Near the forgotten community of Bannockburn, the Alapaha River marks the boundary between Berrien and Atkinson counties. The Georgia Highway 135 bridge that crosses here normally spans a smallish stream, but if you wonder why it’s so big, check out a Google Earth view of the river at high water. It fills up quickly. [Note the pilings of an old bridge or trestle in the sandbar]. At present (early autumn 2019) the river is low enough to ford and not even get your knees wet. The Alapaha is special to me because Lucy Lake (an Alapaha oxbow in northern Berrien County) was the first place my father took my brother and me river fishing. It had been a popular spot with locals for many years and he had fished there with his father and uncles many times as a young man himself. The river seemed so much bigger to me then.

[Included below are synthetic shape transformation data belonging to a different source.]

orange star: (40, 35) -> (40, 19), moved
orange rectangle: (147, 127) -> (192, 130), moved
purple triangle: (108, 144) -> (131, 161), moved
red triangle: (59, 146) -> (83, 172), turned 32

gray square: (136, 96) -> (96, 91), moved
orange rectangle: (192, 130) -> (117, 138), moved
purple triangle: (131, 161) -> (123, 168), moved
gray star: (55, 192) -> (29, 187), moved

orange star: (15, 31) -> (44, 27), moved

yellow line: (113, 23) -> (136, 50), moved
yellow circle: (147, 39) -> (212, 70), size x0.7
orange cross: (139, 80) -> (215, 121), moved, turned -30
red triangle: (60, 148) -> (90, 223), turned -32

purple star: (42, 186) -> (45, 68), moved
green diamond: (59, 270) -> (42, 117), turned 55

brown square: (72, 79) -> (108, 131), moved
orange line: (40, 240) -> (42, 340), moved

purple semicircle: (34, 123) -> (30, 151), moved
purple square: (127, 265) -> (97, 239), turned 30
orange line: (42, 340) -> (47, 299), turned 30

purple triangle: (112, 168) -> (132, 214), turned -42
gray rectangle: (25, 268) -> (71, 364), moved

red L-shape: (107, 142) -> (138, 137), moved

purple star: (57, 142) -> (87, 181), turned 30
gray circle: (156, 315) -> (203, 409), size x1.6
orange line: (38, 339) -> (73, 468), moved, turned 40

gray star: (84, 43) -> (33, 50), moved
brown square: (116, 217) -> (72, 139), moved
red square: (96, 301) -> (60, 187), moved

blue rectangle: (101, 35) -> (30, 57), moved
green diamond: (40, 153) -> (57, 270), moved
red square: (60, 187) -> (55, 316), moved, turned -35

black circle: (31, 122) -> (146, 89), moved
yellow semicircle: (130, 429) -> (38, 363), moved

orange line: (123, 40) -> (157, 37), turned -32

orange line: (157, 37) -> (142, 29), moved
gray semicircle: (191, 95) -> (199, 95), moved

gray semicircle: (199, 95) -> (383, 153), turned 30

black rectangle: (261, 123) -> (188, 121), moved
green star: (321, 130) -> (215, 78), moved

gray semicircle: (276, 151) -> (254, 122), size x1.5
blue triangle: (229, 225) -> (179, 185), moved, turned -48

The Alapaha is one of Georgia’s most beautiful black water rivers. Little known to people not near its banks, it rises in southern Dooly County and meanders southeastward toward its confluence with the Suwannee River near Jasper, Florida. During this course it collects the Wilacoochee, Alapahoochee, and Little Alapaha rivers. An intermittent river, it goes underground through parts of its course, especially in Hamilton County, Florida. A famous locale there, near Jennings, is the Dead River Sink.

The earliest known reference to the Alapaha was made by Hernando de Soto’s expedition. It noted a village near the Suwannee known as Yupaha, in the 16th century.